User Interface for Biometric Data Analysis

Participants: 

Suhas Kumar
Arsalan Rahman
Jaskirat Khangoora

Advisor: 
Prof. Dario Pompili



What is big data?

Big data is a collection of data sets so large and complex that it becomes difficult to process using on-­‐hand database management tools or traditional data processing applications. The three main properties of Big Data, known as the Big V’s, are Volume, Variety, and Velocity. Volume refers to the amount of data, variety refers to the types of data, and velocity refers to the speed of data

Goals
Develop software allowing for a user-­‐friendly interface and statistical tools for analysis of big data.


Contributions
• Provide ways to deter high velocity and large volume data collection
• Allow an easy way to import datasets
• Provide several tools such as regression, clustering and causality analysis
• Provide visualization for the analysis tools listed above



Motivations
Due to the technological improvements over the past decade, there has been a data explosion.
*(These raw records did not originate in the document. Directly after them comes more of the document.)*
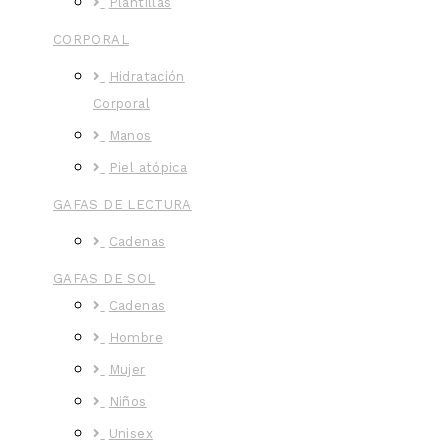
Plantillas
CORPORAL
Hidratación
Corporal
Manos
Piel atópica
GAFAS DE LECTURA
Cadenas
GAFAS DE SOL
Cadenas
Hombre
Mujer
Niños
Unisex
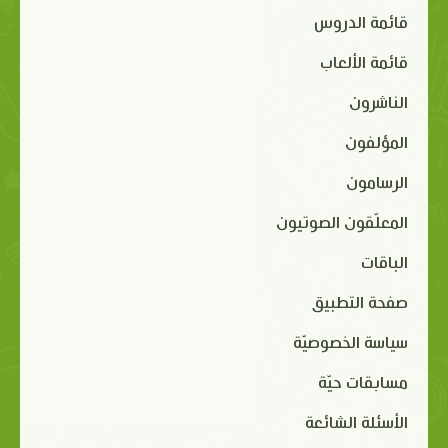
قائمة الدروس
قائمة الألعاب
الناشرون
المؤلفون
الرسامون
المعلّقون الصوتيون
الباقات
صفحة التطبيق
سياسة الخصوصيّة
مسابقات حيّة
الأسئلة الشائعة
According to IBM, we use about 2.5 quintillion bytes of data everyday and 90% of the data we have today has been created in the past two years alone. Almost every electronic device generates some kind of digital data. However, most of this data is not being used due to challenges such as storage, analysis, and visualization. It is difficult to process and analyze such large data sets using traditional data processing applications and on-­‐hand database management tools.

Conclusion

Using the user interface we developed, we ran analysis on sample biometric data. Two methods of Big Data Analysis were carried out. Both methods utilized the simple process of sampling Big Data and running the appropriate analysis on that sample. The results of the analysis on the samples were fairly consistent with the analysis run on the total data. However, there were several abnormalities from the sampling analysis compared to the analysis of the full dataset. This goes to show that real-time analysis is doable and is a fairly consistent manner of analyzing large volumes and high velocities of data. However, there has to be a human component to back up the program due to the abnormalities mentioned above. This is especially true in applications concerning life and death.